Saved data entries
Start of Block

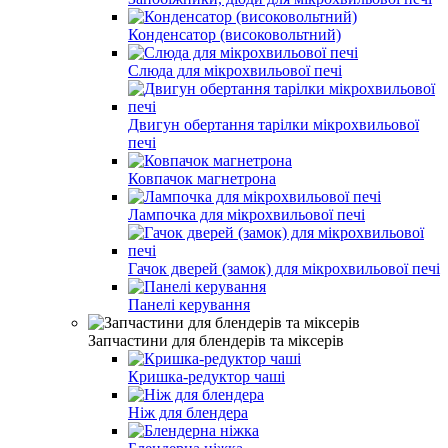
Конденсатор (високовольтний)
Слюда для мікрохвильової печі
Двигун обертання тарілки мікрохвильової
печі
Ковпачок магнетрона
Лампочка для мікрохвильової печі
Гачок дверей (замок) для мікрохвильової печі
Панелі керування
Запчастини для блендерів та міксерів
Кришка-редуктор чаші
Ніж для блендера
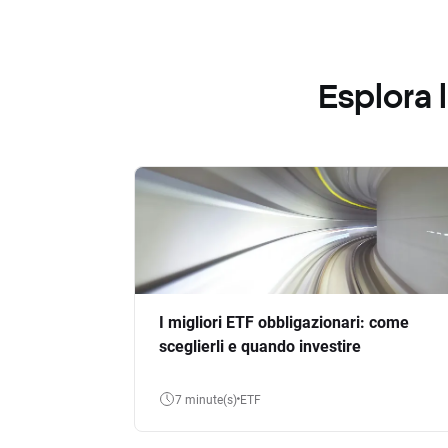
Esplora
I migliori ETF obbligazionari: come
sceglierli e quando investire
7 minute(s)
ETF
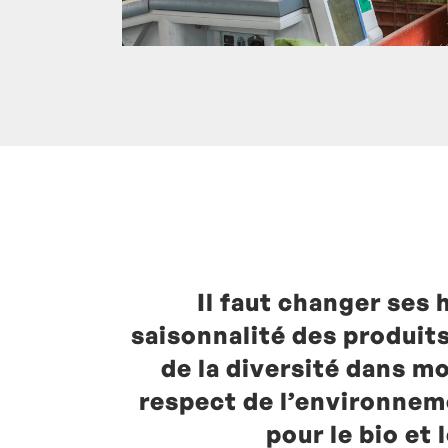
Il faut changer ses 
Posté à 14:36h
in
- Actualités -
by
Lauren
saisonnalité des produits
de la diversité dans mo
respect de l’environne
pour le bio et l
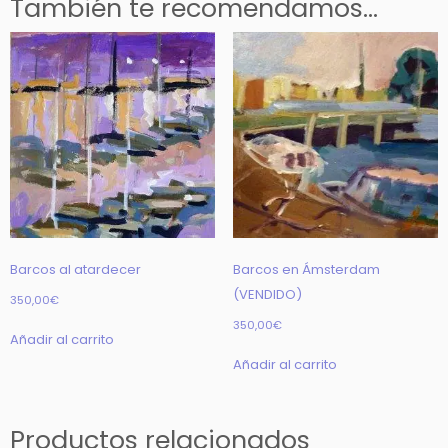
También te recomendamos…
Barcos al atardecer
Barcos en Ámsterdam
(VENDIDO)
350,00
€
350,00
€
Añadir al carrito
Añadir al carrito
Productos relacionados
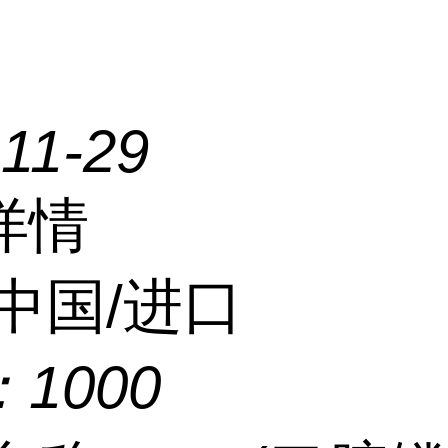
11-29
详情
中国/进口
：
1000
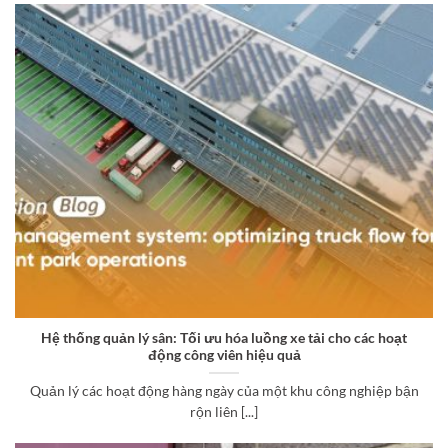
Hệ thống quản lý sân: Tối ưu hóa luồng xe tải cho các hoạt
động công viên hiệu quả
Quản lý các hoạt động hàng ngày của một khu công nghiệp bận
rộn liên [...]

End of Block

GOAL OF THE EXERCISE
When you copy the data, keep every line exact and drop the pictures.

FINISHED TASK
Конденсатор (високовольтний)
Слюда для мікрохвильової печі
Двигун обертання тарілки мікрохвильової
печі
Ковпачок магнетрона
Лампочка для мікрохвильової печі
Гачок дверей (замок) для мікрохвильової печі
Панелі керування
Запчастини для блендерів та міксерів
Кришка-редуктор чаші
Ніж для блендера
Esplora
I migliori ETF obbligazionari: come
sceglierli e quando investire
7 minute(s)
ETF
Il faut changer ses 
Posté à 14:36h
in
- Actualités -
by
Lauren
saisonnalité des produits
de la diversité dans mo
respect de l’environne
pour le bio et l
También te recomendamos…
Barcos al atardecer
Barcos en Ámsterdam
(VENDIDO)
350,00
€
350,00
€
Añadir al carrito
Añadir al carrito
Productos relacionados
11-29
详情
中国/进口
：
1000
Hệ thống quản lý sân: Tối ưu hóa luồng xe tải cho các hoạt
động công viên hiệu quả
Quản lý các hoạt động hàng ngày của một khu công nghiệp bận
rộn liên [...]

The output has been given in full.